Episode 546:

Cameron 34:40

Dave: “question for the show. I just noticed that large proportion dividends contribute to total return, around 60% for the dummy portfolio. For me it’s higher, nearly 80%. This surprised me as I’d always assumed capital returns would do the heavy lifting. I’d love to know TK’s longer-term proportion. Do capital gains eventually make the bigger impact over a longer period, or should we be placing a heavier emphasis on dividend payers? Dave.”

Tony  36:23

So, if we look at the portfolio now, Dave’s correct about dividends being better big contributors. But our portfolio has come off since about September last year, since the iron ore price decreased, so they’re having their day at the moment. But my experience is that they generally sit at about a quarter of the benefit of the performance of the portfolio. And that could be just for me, because it’d be different for a buy and hold investor, but I do tend to turn my portfolio over every one or two years.

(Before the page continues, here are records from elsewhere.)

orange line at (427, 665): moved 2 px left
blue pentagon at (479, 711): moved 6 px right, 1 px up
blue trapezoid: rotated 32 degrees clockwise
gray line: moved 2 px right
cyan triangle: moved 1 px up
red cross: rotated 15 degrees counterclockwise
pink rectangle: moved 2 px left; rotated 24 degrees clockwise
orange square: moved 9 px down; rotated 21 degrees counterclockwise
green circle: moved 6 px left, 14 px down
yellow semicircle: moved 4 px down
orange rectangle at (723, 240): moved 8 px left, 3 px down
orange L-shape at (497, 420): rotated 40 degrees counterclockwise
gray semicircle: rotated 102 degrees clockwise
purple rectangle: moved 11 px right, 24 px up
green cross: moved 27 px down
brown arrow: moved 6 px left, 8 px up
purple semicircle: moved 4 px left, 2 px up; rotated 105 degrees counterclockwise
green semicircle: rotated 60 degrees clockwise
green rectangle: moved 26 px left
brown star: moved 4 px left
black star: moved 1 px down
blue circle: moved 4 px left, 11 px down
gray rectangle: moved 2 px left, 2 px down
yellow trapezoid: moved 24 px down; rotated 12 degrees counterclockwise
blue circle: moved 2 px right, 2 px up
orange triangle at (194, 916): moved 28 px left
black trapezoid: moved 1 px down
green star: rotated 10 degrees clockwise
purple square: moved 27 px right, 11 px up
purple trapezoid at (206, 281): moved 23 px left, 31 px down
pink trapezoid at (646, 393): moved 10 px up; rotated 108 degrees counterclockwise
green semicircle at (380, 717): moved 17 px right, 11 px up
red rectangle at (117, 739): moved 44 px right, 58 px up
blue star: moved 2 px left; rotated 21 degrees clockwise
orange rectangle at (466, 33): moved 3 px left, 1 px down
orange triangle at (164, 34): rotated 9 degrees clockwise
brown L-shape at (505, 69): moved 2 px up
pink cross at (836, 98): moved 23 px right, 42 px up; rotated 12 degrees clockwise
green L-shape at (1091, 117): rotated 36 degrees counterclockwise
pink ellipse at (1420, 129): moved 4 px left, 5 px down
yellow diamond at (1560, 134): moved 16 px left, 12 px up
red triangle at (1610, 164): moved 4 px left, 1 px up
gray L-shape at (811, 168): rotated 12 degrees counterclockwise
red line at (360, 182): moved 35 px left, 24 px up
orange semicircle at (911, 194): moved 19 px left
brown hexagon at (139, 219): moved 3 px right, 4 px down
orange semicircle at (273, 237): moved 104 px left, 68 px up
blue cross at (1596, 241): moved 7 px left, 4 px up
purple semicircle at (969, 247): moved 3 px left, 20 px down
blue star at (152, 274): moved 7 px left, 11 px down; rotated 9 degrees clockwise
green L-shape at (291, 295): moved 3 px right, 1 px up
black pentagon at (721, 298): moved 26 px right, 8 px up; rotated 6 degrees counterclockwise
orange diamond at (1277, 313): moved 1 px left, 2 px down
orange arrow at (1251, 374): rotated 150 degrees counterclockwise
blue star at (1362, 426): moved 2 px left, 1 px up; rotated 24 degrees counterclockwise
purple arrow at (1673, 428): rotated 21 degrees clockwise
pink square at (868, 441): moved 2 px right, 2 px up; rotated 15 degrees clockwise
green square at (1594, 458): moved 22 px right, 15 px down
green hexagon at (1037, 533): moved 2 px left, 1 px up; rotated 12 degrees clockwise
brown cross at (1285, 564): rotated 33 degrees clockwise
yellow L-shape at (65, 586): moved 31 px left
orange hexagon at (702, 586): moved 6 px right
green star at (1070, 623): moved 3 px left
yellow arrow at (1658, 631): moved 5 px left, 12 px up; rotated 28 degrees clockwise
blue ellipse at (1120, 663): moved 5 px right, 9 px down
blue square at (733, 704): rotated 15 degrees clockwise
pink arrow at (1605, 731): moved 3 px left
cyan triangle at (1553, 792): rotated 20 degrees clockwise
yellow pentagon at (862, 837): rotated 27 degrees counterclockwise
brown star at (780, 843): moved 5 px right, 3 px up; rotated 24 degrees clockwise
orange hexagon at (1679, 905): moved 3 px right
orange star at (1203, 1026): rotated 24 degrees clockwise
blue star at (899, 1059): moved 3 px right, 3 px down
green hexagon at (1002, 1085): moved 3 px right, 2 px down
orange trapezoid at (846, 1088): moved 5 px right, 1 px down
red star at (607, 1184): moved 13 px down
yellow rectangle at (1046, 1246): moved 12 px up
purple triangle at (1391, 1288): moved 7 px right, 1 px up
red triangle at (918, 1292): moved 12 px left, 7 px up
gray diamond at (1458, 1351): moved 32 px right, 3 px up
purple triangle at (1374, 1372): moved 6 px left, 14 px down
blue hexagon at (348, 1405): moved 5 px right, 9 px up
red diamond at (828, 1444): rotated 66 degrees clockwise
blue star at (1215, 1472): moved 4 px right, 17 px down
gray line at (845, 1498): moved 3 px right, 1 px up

So, generally, the dividend component of the portfolio, or contribution to the portfolio, is about the yield, which is going to be around sort of 3 or 4% on average. That might raise a little bit if I hold on to a stock for a couple of years. As the stock goes up the dividends will too, but not much more than that. So, it’s just a situation that we’re dealing with a three- or four-year-old portfolio in the dummy portfolio, and the last six to twelve months the capital return has come down, so dividends are shining at the moment. But over the longer term, most of the uplift comes from the capital gain.